Target conditions can be combined using logical operators:

not for negation
& for logical AND
| for logical OR

Parentheses can be used for grouping.

Example:

not (penalized robot1 | penalized robot2) & (goalTeamA | goalTeamB)

Neither robot1 nor robot2 may be penalized and at least one team must score a goal.

Command Examples:

test situation 3 60 not goalTeamA & goalTeamB con Saved.con fuz all 1000 rt q

3 test iterations, each lasting max 60 seconds.
Saved.con is loaded before each test.
Robot positions are randomly varied up to 1000 mm in each axis (position + rotation).
Test runs in real-time.
Application closes after last iteration.
Left team must not score, right team must score.

test situation 3 60 goalTeamA | goalTeamB con Saved.con fuz rot 1000

3 iterations of max 60 seconds.
Saved.con used.
Only rotations are varied up to 1000 mm.
At least one team must score.

test situation 2 90 ballInZone 3000 0 0 3000 not goalTeamB

2 iterations, 90 seconds each.
Ball must enter the rectangle (3000, 0) to (0, 3000).
Right team may not score.

test situation 2 30 robotTouch robot1

2 iterations, 30 seconds each.
robot1 must touch the ball at least once.

test situation 2 30 robotInZone 3000 0 0 3000 robot1 & not robotTouch robot1

2 iterations, 30 seconds each.
robot1 must enter the rectangle once and must not touch the ball.

test situation 2 30 robotInZone not goalAreaA robot1 con Saved.con fuz rotx 1000 y 500

2 iterations, 30 seconds each.
Positions from Saved.con are varied:
X rotation: max 1000 mm
Y position: max 500 mm
robot1 must not be in goal area A.

test situation 2 30 teamPossession teamA

2 iterations, 30 seconds each.
Team A must possess the ball at least once.

test situation 2 30 not penalized robot21

2 iterations, 30 seconds each.
robot21 must not be penalized.

test situation 2 30 robotInSkill clear robot2

2 iterations, 30 seconds each.
robot2 must enter clear skill at least once.

test situation 5 60 not (penalized robot1 | penalized robot) & goalRightTeam con Saved.con fuz pos 300 rot 100

5 iterations, 60 seconds each.
Positions (max 300 mm) and rotations (max 100 mm) randomly varied.
robot1 and robot2 must not be penalized.
Right team must score.

test situation 4 30 robotInZone goalAreaB robot3 & robotTouch robot3 & teamPossession teamA

4 iterations, 30 seconds each.
robot3 must:
Be in goal area B
Touch the ball
Ensure team A possesses the ball

test situation 3 90 (robotInSkill shoot robot1 | robotInSkill pass robot) & robotTouch robot1

3 iterations, 90 seconds each.
robot1 must touch the ball and enter shoot or pass skill at least once.

test situation 2 40 ballInZone centerCircleA & not robotInZone centerCircleA robot22

2 iterations, 40 seconds each.
Ball must be in center circle A.
robot22 must not be in center circle A.

test situation 20 60 (budget teamA > 1000 & budget teamB < 50)

20 iterations, 60 seconds each.
Checks that team A’s message budget exceeds 1000 and team B’s is below 50.

test situation 1 30 budget teamA >= 200

1 iteration, 30 seconds.
Checks if team A’s message budget is greater than or equal to 200.

Testing in PerceptOracle Scenes¶

Start the simulator and load the desired PerceptOracle Scene.
Custom starting positions require a .con file created with sv oracle.
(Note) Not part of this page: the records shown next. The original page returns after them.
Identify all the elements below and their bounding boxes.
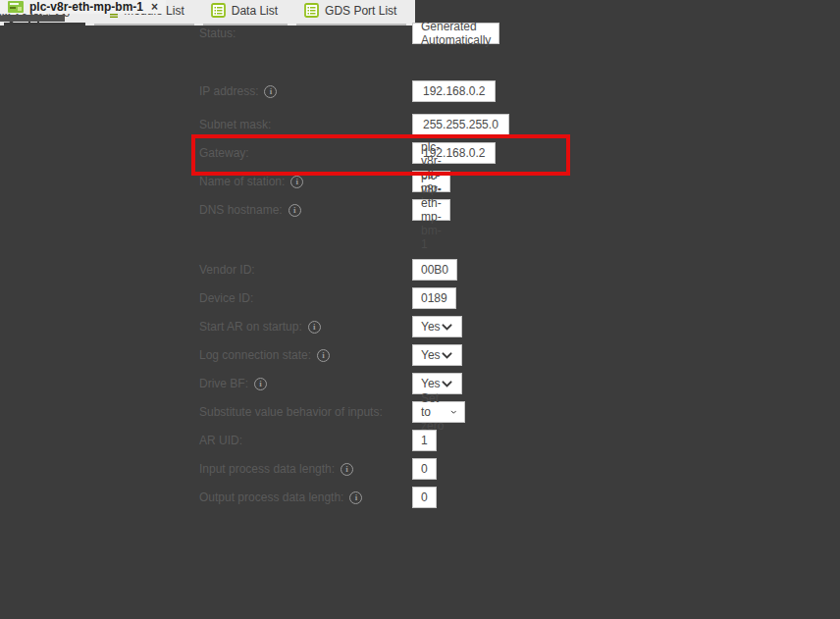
ip-address-label: IP address:	[199, 84, 258, 98]
input-length-label: Input process data length:	[199, 462, 335, 476]
dns-hostname-field[interactable]: plc-v8r-eth-mp-bm-1	[412, 199, 450, 221]
document-tab[interactable]: plc-v8r-eth-mp-bm-1 ×	[0, 0, 166, 14]
vendor-id-label: Vendor ID:	[199, 263, 412, 277]
info-icon[interactable]: i	[349, 491, 362, 504]
log-connection-label: Log connection state:	[199, 348, 311, 362]
drive-bf-label: Drive BF:	[199, 377, 248, 390]
start-ar-dropdown[interactable]: Yes	[412, 316, 462, 337]
substitute-value-label: Substitute value behavior of inputs:	[199, 405, 412, 419]
plc-device-icon	[8, 1, 24, 13]
status-field[interactable]: Generated Automatically	[412, 23, 499, 44]
output-length-label: Output process data length:	[199, 490, 343, 504]
info-icon[interactable]: i	[254, 378, 267, 390]
tab-data-list[interactable]: Data List	[203, 0, 288, 26]
info-icon[interactable]: i	[341, 463, 353, 476]
start-ar-label: Start AR on startup:	[199, 320, 302, 334]
input-length-field[interactable]: 0	[412, 458, 437, 480]
status-label: Status:	[199, 26, 412, 40]
vendor-id-field[interactable]: 00B0	[412, 259, 457, 281]
ar-uid-label: AR UID:	[199, 434, 412, 447]
substitute-value-dropdown[interactable]: Set to zero	[412, 401, 465, 423]
info-icon[interactable]: i	[264, 85, 277, 98]
ethernet-section-heading: Ethernet	[199, 53, 247, 67]
document-tab-label: plc-v8r-eth-mp-bm-1	[29, 0, 143, 14]
ar-uid-field[interactable]: 1	[412, 430, 437, 451]
device-id-label: Device ID:	[199, 291, 412, 305]
chevron-down-icon	[450, 407, 457, 417]
data-list-icon	[211, 3, 226, 18]
info-icon[interactable]: i	[317, 349, 330, 362]
info-icon[interactable]: i	[308, 321, 321, 334]
profinet-section-heading: Profinet device	[199, 230, 243, 257]
document-tab-close-icon[interactable]: ×	[151, 0, 158, 14]
output-length-field[interactable]: 0	[412, 487, 437, 508]
info-icon[interactable]: i	[290, 176, 303, 188]
gateway-label: Gateway:	[199, 146, 412, 160]
chevron-down-icon	[441, 350, 453, 360]
name-of-station-label: Name of station:	[199, 175, 285, 188]
gds-port-list-icon	[304, 3, 319, 18]
tab-data-list-label: Data List	[232, 4, 278, 18]
subnet-mask-field[interactable]: 255.255.255.0	[412, 114, 509, 135]
tab-gds-port-list-label: GDS Port List	[325, 4, 396, 18]
subnet-mask-label: Subnet mask:	[199, 118, 412, 131]
chevron-down-icon	[441, 379, 453, 388]
ip-address-field[interactable]: 192.168.0.2	[412, 80, 496, 102]
info-icon[interactable]: i	[289, 204, 301, 217]
dns-hostname-label: DNS hostname:	[199, 203, 283, 217]
application-window: plc-v8r-eth-mp-bm-1 × Settings	[0, 0, 840, 619]
chevron-down-icon	[441, 322, 453, 332]
log-connection-dropdown[interactable]: Yes	[412, 344, 462, 366]
tab-gds-port-list[interactable]: GDS Port List	[296, 0, 406, 26]
device-id-field[interactable]: 0189	[412, 287, 456, 309]
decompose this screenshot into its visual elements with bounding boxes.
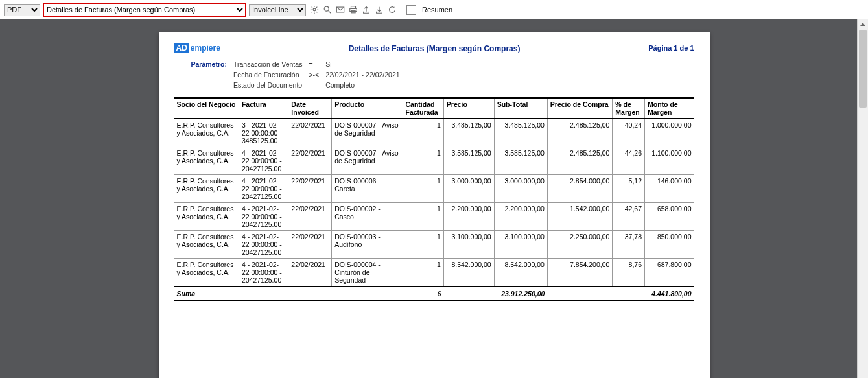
sum-mmargen: 4.441.800,00 (644, 287, 694, 301)
svg-point-0 (313, 8, 316, 11)
data-table: Socio del Negocio Factura Date Invoiced … (174, 97, 694, 301)
col-socio: Socio del Negocio (174, 98, 239, 119)
cell-sub: 3.000.000,00 (494, 175, 547, 203)
scroll-up-icon[interactable] (858, 19, 868, 29)
cell-pcompra: 2.250.000,00 (547, 231, 613, 259)
refresh-icon[interactable] (387, 5, 397, 15)
svg-rect-4 (349, 8, 357, 11)
cell-pcompra: 7.854.200,00 (547, 259, 613, 287)
cell-qty: 1 (403, 147, 443, 175)
cell-margen: 5,12 (613, 175, 645, 203)
scrollbar-thumb[interactable] (859, 30, 867, 108)
cell-mmargen: 1.100.000,00 (644, 147, 694, 175)
table-row: E.R.P. Consultores y Asociados, C.A.4 - … (174, 259, 694, 287)
param-label: Parámetro: (189, 60, 229, 69)
cell-qty: 1 (403, 203, 443, 231)
table-row: E.R.P. Consultores y Asociados, C.A.4 - … (174, 147, 694, 175)
cell-precio: 8.542.000,00 (443, 259, 494, 287)
cell-mmargen: 687.800,00 (644, 259, 694, 287)
param-op: = (306, 60, 322, 69)
report-title: Detalles de Facturas (Margen según Compr… (220, 43, 648, 53)
view-select[interactable]: InvoiceLine (249, 4, 306, 16)
col-mmargen: Monto de Margen (644, 98, 694, 119)
print-icon[interactable] (348, 5, 358, 15)
cell-prod: DOIS-000003 - Audífono (332, 231, 403, 259)
cell-factura: 4 - 2021-02-22 00:00:00 - 20427125.00 (239, 259, 288, 287)
scrollbar[interactable] (857, 19, 868, 378)
col-date: Date Invoiced (288, 98, 332, 119)
cell-precio: 3.585.125,00 (443, 147, 494, 175)
param-name: Fecha de Facturación (231, 70, 305, 79)
cell-mmargen: 850.000,00 (644, 231, 694, 259)
cell-prod: DOIS-000006 - Careta (332, 175, 403, 203)
cell-qty: 1 (403, 175, 443, 203)
export-icon[interactable] (361, 5, 371, 15)
param-value: 22/02/2021 - 22/02/2021 (323, 70, 402, 79)
param-name: Estado del Documento (231, 80, 305, 89)
cell-date: 22/02/2021 (288, 259, 332, 287)
report-viewer: AD empiere Detalles de Facturas (Margen … (0, 19, 868, 378)
cell-prod: DOIS-000002 - Casco (332, 203, 403, 231)
cell-precio: 2.200.000,00 (443, 203, 494, 231)
param-name: Transacción de Ventas (231, 60, 305, 69)
resumen-label: Resumen (422, 6, 452, 14)
cell-sub: 3.100.000,00 (494, 231, 547, 259)
cell-margen: 8,76 (613, 259, 645, 287)
report-page: AD empiere Detalles de Facturas (Margen … (159, 32, 710, 378)
cell-qty: 1 (403, 231, 443, 259)
cell-margen: 37,78 (613, 231, 645, 259)
format-select[interactable]: PDF (4, 4, 40, 16)
email-icon[interactable] (335, 5, 345, 15)
cell-prod: DOIS-000007 - Aviso de Seguridad (332, 147, 403, 175)
cell-sub: 8.542.000,00 (494, 259, 547, 287)
table-row: E.R.P. Consultores y Asociados, C.A.4 - … (174, 203, 694, 231)
col-precio: Precio (443, 98, 494, 119)
logo-mark: AD (174, 43, 189, 53)
report-select[interactable]: Detalles de Facturas (Margen según Compr… (44, 4, 245, 16)
cell-factura: 3 - 2021-02-22 00:00:00 - 3485125.00 (239, 119, 288, 147)
cell-date: 22/02/2021 (288, 203, 332, 231)
cell-sub: 3.485.125,00 (494, 119, 547, 147)
cell-date: 22/02/2021 (288, 175, 332, 203)
toolbar: PDF Detalles de Facturas (Margen según C… (0, 0, 868, 19)
cell-qty: 1 (403, 259, 443, 287)
cell-margen: 44,26 (613, 147, 645, 175)
sum-qty: 6 (403, 287, 443, 301)
cell-mmargen: 658.000,00 (644, 203, 694, 231)
table-row: E.R.P. Consultores y Asociados, C.A.4 - … (174, 231, 694, 259)
cell-sub: 3.585.125,00 (494, 147, 547, 175)
gear-icon[interactable] (309, 5, 319, 15)
cell-factura: 4 - 2021-02-22 00:00:00 - 20427125.00 (239, 147, 288, 175)
cell-margen: 42,67 (613, 203, 645, 231)
cell-socio: E.R.P. Consultores y Asociados, C.A. (174, 147, 239, 175)
cell-pcompra: 1.542.000,00 (547, 203, 613, 231)
cell-precio: 3.485.125,00 (443, 119, 494, 147)
table-row: E.R.P. Consultores y Asociados, C.A.3 - … (174, 119, 694, 147)
resumen-checkbox[interactable] (406, 5, 416, 15)
search-icon[interactable] (322, 5, 332, 15)
cell-factura: 4 - 2021-02-22 00:00:00 - 20427125.00 (239, 175, 288, 203)
cell-pcompra: 2.485.125,00 (547, 147, 613, 175)
cell-socio: E.R.P. Consultores y Asociados, C.A. (174, 231, 239, 259)
cell-qty: 1 (403, 119, 443, 147)
col-producto: Producto (332, 98, 403, 119)
cell-sub: 2.200.000,00 (494, 203, 547, 231)
cell-factura: 4 - 2021-02-22 00:00:00 - 20427125.00 (239, 203, 288, 231)
cell-socio: E.R.P. Consultores y Asociados, C.A. (174, 259, 239, 287)
cell-mmargen: 1.000.000,00 (644, 119, 694, 147)
cell-socio: E.R.P. Consultores y Asociados, C.A. (174, 119, 239, 147)
cell-date: 22/02/2021 (288, 231, 332, 259)
cell-prod: DOIS-000007 - Aviso de Seguridad (332, 119, 403, 147)
col-subtotal: Sub-Total (494, 98, 547, 119)
parameters: Parámetro: Transacción de Ventas = Si Fe… (187, 58, 404, 91)
col-pcompra: Precio de Compra (547, 98, 613, 119)
param-value: Completo (323, 80, 402, 89)
cell-precio: 3.100.000,00 (443, 231, 494, 259)
col-margen: % de Margen (613, 98, 645, 119)
table-row: E.R.P. Consultores y Asociados, C.A.4 - … (174, 175, 694, 203)
cell-margen: 40,24 (613, 119, 645, 147)
report-select-wrap: Detalles de Facturas (Margen según Compr… (43, 3, 246, 17)
save-icon[interactable] (374, 5, 384, 15)
cell-pcompra: 2.485.125,00 (547, 119, 613, 147)
col-cantidad: Cantidad Facturada (403, 98, 443, 119)
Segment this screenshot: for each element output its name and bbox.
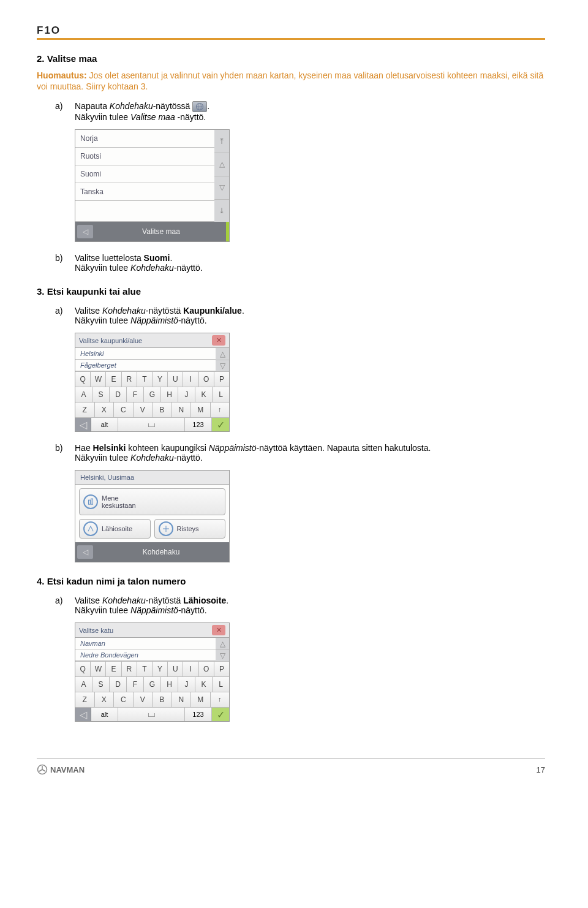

Without it, robots cannot determine positions.
Remaining steps are the same as for Fast Scenes.

Starting Tests via `SimRobot.exe` (e.g., CI/CD)¶

Copy the desired .ros2 and .con files under a new name.
Add the desired test command at the end of the .con file. The q parameter for automatic exit is mandatory.
Optionally, add a second .con file for alternative positions.
Run via console:

./Build/Windows/SimRobot/Release/SimRobot.exe Config/Scenes/Tests/TestOneTeamFast.ros2

Optionally use -noWindow for headless mode.
Exit codes:
Success: EXIT_SUCCESS
Failure: EXIT_FAILURE

Stopping Tests¶

test stop

Running Tests Efficiently¶

To optimize efficiency, tests can be executed in parallel, with automated management of test distribution, process monitoring, and aggregation of results in structured formats for analysis. A tool called TestRunner, located under B-Human\Util\TestRunner, provides this functionality.

Distributes tests across multiple CPU cores
Runs without GUI for faster execution
Aggregates and outputs results to the console

Important: Must be run from the B-Human root directory.

Arguments:

scene: Path to a .ros2 scene or folder containing scenes. Required.
--env: Simulator environment: debug, develop, release (default release)
--testcmd: Full test command in quotes (required for unmodified scenes)
--workers: Number of parallel processes (default: CPU cores)
--loglevel: Logging level: debug, info, warning, error, critical (default warning)
--gui: Run with SimRobot GUI (default: no GUI)